You could of course classify the new European musical freedom as jazz. The energy was the same but the gestures were totally different. I guess this was due to a new self confidence among the young Europeans. They brought their instruments outside normal limits and both the reeds and the percussion were redefined. They took care of history in their own way. A very complex kind of music emerged , even if there were people labelling the new German free jazz ”kaputtspielen”, an expressionist way of tearing things down, breaking old walls and crossing limits. They did this indeed, the force was strong, but something else came out of it. Those days many of the fans of free jazz, like me, wanted to hear this shocking force. Listening to the same music today, though, also reveals a strong feeling of form and references to different traditions. It is obvious how Brötzmann lets glimpses of his own jazz history reach you, from his old Penate Sidney Bechet to marches, the latter being treated with a certain sense of humour.
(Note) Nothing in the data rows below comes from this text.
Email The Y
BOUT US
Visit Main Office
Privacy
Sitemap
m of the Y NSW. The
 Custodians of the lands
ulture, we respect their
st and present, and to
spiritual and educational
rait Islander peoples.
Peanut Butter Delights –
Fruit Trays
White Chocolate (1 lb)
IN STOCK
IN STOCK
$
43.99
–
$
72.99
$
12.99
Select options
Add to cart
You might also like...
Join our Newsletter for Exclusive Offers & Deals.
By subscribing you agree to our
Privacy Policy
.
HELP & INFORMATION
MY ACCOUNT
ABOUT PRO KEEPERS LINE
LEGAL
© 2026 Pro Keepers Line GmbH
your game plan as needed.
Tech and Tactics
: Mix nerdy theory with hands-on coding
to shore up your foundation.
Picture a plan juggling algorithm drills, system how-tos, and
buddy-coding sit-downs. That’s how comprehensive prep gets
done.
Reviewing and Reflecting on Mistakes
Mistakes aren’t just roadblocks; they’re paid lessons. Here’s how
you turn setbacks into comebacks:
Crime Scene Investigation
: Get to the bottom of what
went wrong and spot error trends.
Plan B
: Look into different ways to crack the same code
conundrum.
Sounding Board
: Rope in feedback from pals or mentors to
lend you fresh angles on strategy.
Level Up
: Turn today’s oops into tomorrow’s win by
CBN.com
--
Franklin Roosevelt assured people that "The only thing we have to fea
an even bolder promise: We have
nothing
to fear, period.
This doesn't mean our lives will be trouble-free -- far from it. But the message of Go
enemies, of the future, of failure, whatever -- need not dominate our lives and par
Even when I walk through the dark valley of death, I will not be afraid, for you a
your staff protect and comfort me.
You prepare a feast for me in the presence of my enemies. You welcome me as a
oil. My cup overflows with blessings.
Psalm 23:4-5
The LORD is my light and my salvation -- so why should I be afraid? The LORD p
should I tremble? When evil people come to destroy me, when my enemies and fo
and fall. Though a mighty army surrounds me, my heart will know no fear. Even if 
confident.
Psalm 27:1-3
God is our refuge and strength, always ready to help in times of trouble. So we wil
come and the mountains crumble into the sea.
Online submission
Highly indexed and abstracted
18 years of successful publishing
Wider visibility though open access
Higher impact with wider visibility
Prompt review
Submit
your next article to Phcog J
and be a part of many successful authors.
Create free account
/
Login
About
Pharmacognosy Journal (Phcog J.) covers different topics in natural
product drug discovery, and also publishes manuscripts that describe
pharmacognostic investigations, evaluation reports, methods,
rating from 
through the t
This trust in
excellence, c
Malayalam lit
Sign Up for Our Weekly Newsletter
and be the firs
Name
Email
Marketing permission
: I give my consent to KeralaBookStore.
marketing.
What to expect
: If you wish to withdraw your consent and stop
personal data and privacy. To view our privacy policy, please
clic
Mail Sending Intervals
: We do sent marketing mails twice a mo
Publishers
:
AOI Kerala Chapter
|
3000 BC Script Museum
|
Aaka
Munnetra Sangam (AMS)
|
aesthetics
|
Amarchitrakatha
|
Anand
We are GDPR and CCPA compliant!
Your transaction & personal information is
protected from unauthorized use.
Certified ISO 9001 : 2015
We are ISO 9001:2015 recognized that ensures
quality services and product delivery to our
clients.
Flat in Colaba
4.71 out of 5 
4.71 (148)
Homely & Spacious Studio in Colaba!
You could call his musical exploration expedition a kind of examination, even in an existential way, which formed new patterns in his music. You could say that while the American musicians had a strong present tradition the Europeans had to look for it and find how diverse and multifold it was, and even invent it. This search for identities was an important matter in the early free jazz and improvised music.
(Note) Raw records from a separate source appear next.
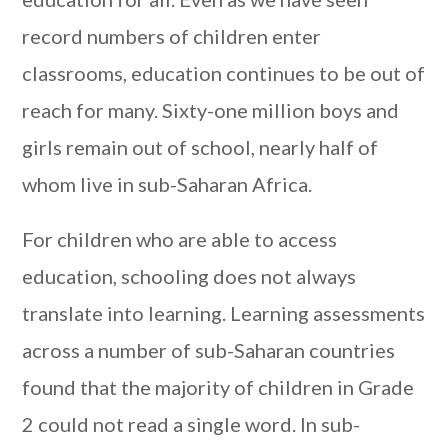
record numbers of children enter
classrooms, education continues to be out of
reach for many. Sixty-one million boys and
girls remain out of school, nearly half of
whom live in sub-Saharan Africa.
For children who are able to access
education, schooling does not always
translate into learning. Learning assessments
across a number of sub-Saharan countries
found that the majority of children in Grade
2 could not read a single word. In sub-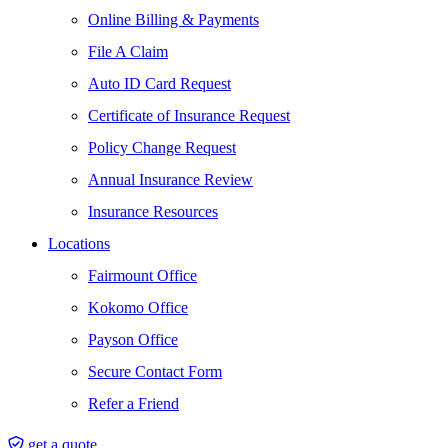
Online Billing & Payments
File A Claim
Auto ID Card Request
Certificate of Insurance Request
Policy Change Request
Annual Insurance Review
Insurance Resources
Locations
Fairmount Office
Kokomo Office
Payson Office
Secure Contact Form
Refer a Friend
get a quote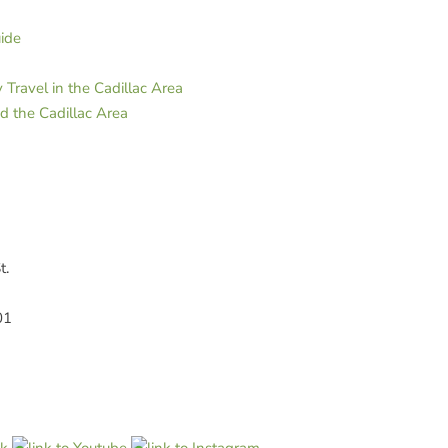
uide
Travel in the Cadillac Area
d the Cadillac Area
t.
01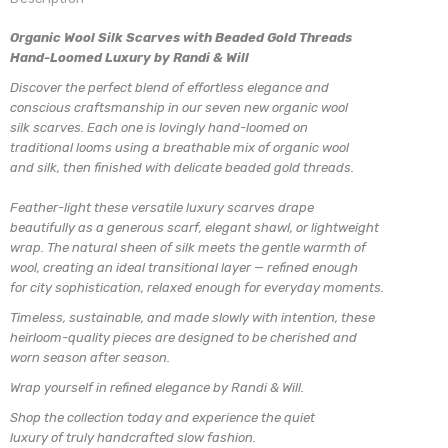
Organic Wool Silk Scarves with Beaded Gold Threads
Hand-Loomed Luxury by Randi & Will
Discover the perfect blend of effortless elegance and
conscious craftsmanship in our seven new organic wool
silk scarves. Each one is lovingly hand-loomed on
traditional looms using a breathable mix of organic wool
and silk, then finished with delicate beaded gold threads.
Feather-light these versatile luxury scarves drape
beautifully as a generous scarf, elegant shawl, or lightweight
wrap. The natural sheen of silk meets the gentle warmth of
wool, creating an ideal transitional layer — refined enough
for city sophistication, relaxed enough for everyday moments.
Timeless, sustainable, and made slowly with intention, these
heirloom-quality pieces are designed to be cherished and
worn season after season.
Wrap yourself in refined elegance by Randi & Will.
Shop the collection today and experience the quiet
luxury of truly handcrafted slow fashion.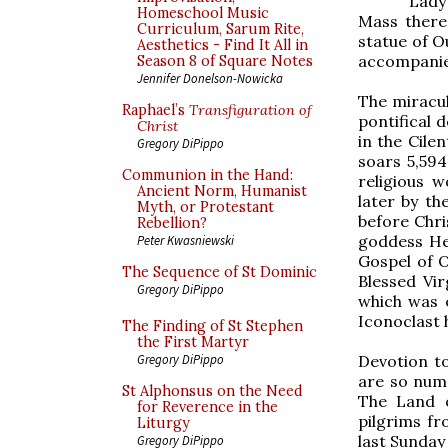
Lady
Homeschool Music
Mass there
Curriculum, Sarum Rite,
statue of O
Aesthetics - Find It All in
accompanied
Season 8 of Square Notes
Jennifer Donelson-Nowicka
The miracu
Raphael’s
Transfiguration of
pontifical 
Christ
in the Cile
Gregory DiPippo
soars 5,594
Communion in the Hand:
religious 
Ancient Norm, Humanist
later by th
Myth, or Protestant
before Chri
Rebellion?
goddess Her
Peter Kwasniewski
Gospel of O
The Sequence of St Dominic
Blessed Vi
Gregory DiPippo
which was 
Iconoclast 
The Finding of St Stephen
the First Martyr
Devotion to
Gregory DiPippo
are so num
St Alphonsus on the Need
The Land o
for Reverence in the
pilgrims fr
Liturgy
last Sunday
Gregory DiPippo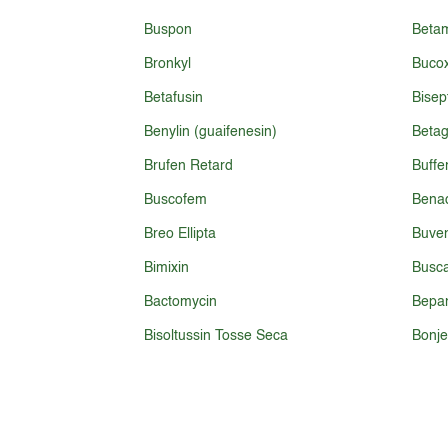
Buspon
Beta
Bronkyl
Bucox
Betafusin
Bisep
Benylin (guaifenesin)
Betag
Brufen Retard
Buffe
Buscofem
Benad
Breo Ellipta
Buven
Bimixin
Busc
Bactomycin
Bepa
Bisoltussin Tosse Seca
Bonje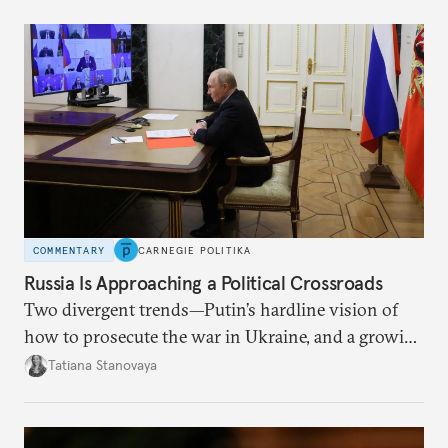
COMMENTARY
CARNEGIE POLITIKA
Russia Is Approaching a Political Crossroads
Two divergent trends—Putin’s hardline vision of
how to prosecute the war in Ukraine, and a growing
desire for change in Russia—could tear the regime
Tatiana Stanovaya
apart.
Thus Andrew Cyrille and Peter Brötzmann were two musicians with different backgrounds, even if the jazz tradition was a common ground, both of them working openly with a consciousness of form as strong as their musical self confidences. Cyrille masterly created a polyrhythmic interrelation between the different parts of his drums, exploiting the timbre in a way that invited Brötzmann to play more jazzy than we did expect those years. You can hear echoes of Rollins or Coltrane, if you listen closely, but most of all the jazzman Peter Brötzmann himself with a tremendous tone and flow. He plays with an ardent strength he certainly got from the joy of meeting a master from the American jazz tradition. Together they make a music that sings! On the other hand you can also enjoy Andrew Cyrille making music together with Brötzmann where they leave the jazzy force to join one another in a humoristic do-it-yourself-Fluxus-approach. When I listen to this music today I cannot help smiling happily and also reflect upon the fact that Peter Brötzmann was a key figure in joining music and musicians from Europe and the US in the same band. He was not the only or even the first one in this part of free jazz’ history (cf Anthony Braxton and Derek Bailey 1974!). But Brötzmann took the matter further when later forming small combos together with leading American musicians and the way he became an important part of both the European and American scene when he formed the Chicago Octets and Tentets in the 90s. This is how free jazz and improvised music became an international matter.